[Extracted records]
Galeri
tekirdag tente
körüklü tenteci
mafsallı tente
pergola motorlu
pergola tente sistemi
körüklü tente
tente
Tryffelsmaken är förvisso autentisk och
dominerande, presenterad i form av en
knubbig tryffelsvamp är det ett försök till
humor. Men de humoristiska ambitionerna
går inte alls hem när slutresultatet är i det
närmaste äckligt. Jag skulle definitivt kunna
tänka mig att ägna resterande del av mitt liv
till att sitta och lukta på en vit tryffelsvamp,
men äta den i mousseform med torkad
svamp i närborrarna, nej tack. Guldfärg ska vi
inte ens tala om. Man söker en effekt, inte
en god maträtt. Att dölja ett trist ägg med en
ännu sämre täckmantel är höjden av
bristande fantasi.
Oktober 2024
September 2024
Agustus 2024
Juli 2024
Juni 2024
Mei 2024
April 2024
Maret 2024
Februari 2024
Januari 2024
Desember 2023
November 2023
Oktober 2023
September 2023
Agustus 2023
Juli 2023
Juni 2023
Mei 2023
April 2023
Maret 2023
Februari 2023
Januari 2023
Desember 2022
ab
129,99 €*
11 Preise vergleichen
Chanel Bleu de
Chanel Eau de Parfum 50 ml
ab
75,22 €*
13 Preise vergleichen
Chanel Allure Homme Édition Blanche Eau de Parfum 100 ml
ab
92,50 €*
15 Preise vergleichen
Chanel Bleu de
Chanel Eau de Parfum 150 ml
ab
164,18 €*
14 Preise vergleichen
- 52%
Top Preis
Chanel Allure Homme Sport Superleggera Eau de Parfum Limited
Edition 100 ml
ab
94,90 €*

- _WHAT THE TASK ASKS_
Each line above is to be restated exactly.

- _EXERCISE SOLUTION_
Galeri
tekirdag tente
körüklü tenteci
mafsallı tente
pergola motorlu
pergola tente sistemi
körüklü tente
tente
Tryffelsmaken är förvisso autentisk och
dominerande, presenterad i form av en
knubbig tryffelsvamp är det ett försök till
humor. Men de humoristiska ambitionerna
går inte alls hem när slutresultatet är i det
närmaste äckligt. Jag skulle definitivt kunna
tänka mig att ägna resterande del av mitt liv
till att sitta och lukta på en vit tryffelsvamp,
men äta den i mousseform med torkad
svamp i närborrarna, nej tack. Guldfärg ska vi
inte ens tala om. Man söker en effekt, inte
en god maträtt. Att dölja ett trist ägg med en
ännu sämre täckmantel är höjden av
bristande fantasi.
Oktober 2024
September 2024
Agustus 2024
Juli 2024
Juni 2024
Mei 2024
April 2024
Maret 2024
Februari 2024
Januari 2024
Desember 2023
November 2023
Oktober 2023
September 2023
Agustus 2023
Juli 2023
Juni 2023
Mei 2023
April 2023
Maret 2023
Februari 2023
Januari 2023
Desember 2022
ab
129,99 €*
11 Preise vergleichen
Chanel Bleu de
Chanel Eau de Parfum 50 ml
ab
75,22 €*
13 Preise vergleichen
Chanel Allure Homme Édition Blanche Eau de Parfum 100 ml
ab
92,50 €*
15 Preise vergleichen
Chanel Bleu de
Chanel Eau de Parfum 150 ml
ab
164,18 €*
14 Preise vergleichen
- 52%
Top Preis
Chanel Allure Homme Sport Superleggera Eau de Parfum Limited
Edition 100 ml
ab
94,90 €*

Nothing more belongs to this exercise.